WHAT YOU SHOULD DO » Reproduce the records below exactly, but only between the lines holding "Application Development" and "compliance and credibility.", inclusive.

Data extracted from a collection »

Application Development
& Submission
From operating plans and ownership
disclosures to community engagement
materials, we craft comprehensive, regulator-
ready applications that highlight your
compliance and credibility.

...

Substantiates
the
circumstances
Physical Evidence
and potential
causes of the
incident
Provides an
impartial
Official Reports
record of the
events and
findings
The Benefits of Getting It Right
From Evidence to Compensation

EXERCISE OUTPUT »
Application Development
& Submission
From operating plans and ownership
disclosures to community engagement
materials, we craft comprehensive, regulator-
ready applications that highlight your
compliance and credibility.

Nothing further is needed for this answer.